Section 13.5: From Disparity to Depth Maps

"At one meter I am a precision instrument. At ten meters I am an educated guess. At fifty meters I am astrology with a lens cap. The formula is right there; nobody reads the formula."
A Stereo Rig Spread Slightly Too Thin

Big Picture

One similar-triangles formula, $Z = fB/d$, converts the disparities of Section 13.4 into metric depth, and its derivative dictates the engineering of every stereo product ever shipped: depth error grows with the square of distance. This section derives the formula, takes its derivative seriously, and turns a disparity map into a metric depth map and a 3D point cloud with the $Q$ matrix that rectification handed us. It closes by placing passive stereo honestly among its competitors: active stereo, time-of-flight, LiDAR, and the learned monocular depth networks of Chapter 27.

Everything in this chapter so far produced relationships: constraints, matrices, pixel shifts. This is the section where numbers with units finally appear, the meters that a robot can brake on, and where the innocuous-looking baseline $B$, measured with a ruler during the calibration of Chapter 12, resolves the scale ambiguity that haunted Section 13.2's essential matrix.
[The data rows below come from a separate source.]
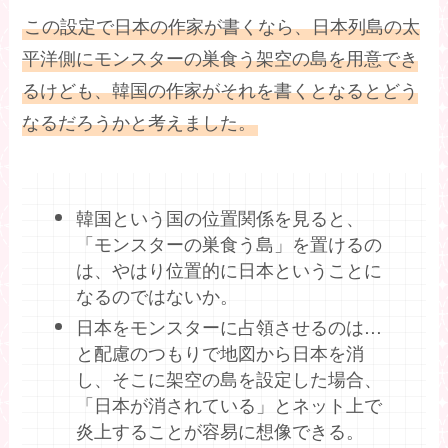
この設定で日本の作家が書くなら、日本列島の太
平洋側にモンスターの巣食う架空の島を用意でき
るけども、韓国の作家がそれを書くとなるとどう
なるだろうかと考えました。
韓国という国の位置関係を見ると、
「モンスターの巣食う島」を置けるの
は、やはり位置的に日本ということに
なるのではないか。
日本をモンスターに占領させるのは…
と配慮のつもりで地図から日本を消
し、そこに架空の島を設定した場合、
「日本が消されている」とネット上で
炎上することが容易に想像できる。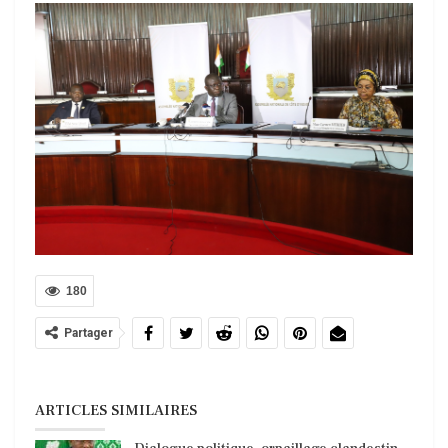
180
Partager
ARTICLES SIMILAIRES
1. Similar Triangles, One Formula Beginner

Take the rectified geometry of Section 13.4: two identical cameras with focal length $f$ (in pixels), optical centers separated by baseline $B$ (in meters), axes parallel. A point at depth $Z$ projects at $x_L = f\,X/Z$ in the left image and $x_R = f\,(X - B)/Z$ in the right (the right camera measures the same point from a center shifted $B$ to the right, so its sideways coordinate is $X - B$ rather than $X$). Subtract:

$$ d \;=\; x_L - x_R \;=\; \frac{fB}{Z} \qquad\Longleftrightarrow\qquad Z \;=\; \frac{fB}{d}. $$

Depth is inversely proportional to disparity, with the proportionality constant $fB$ set entirely by the rig. The geometry behind the algebra is two similar triangles, drawn in Figure 13.5.1 alongside the formula's most important consequence. Sanity-check the numbers on a typical robotics rig ($f = 700$ px, $B = 12$ cm): a pixel at $d = 84$ sits at $Z = 0.12 \cdot 700 / 84 = 1.0$ m; at $d = 8.4$, ten meters; at $d = 0$, infinity. The whole range from ten meters to the horizon is compressed into the last eight disparity levels, while the first meter enjoys dozens. Disparity is a depth scale that lavishes resolution on the nearby.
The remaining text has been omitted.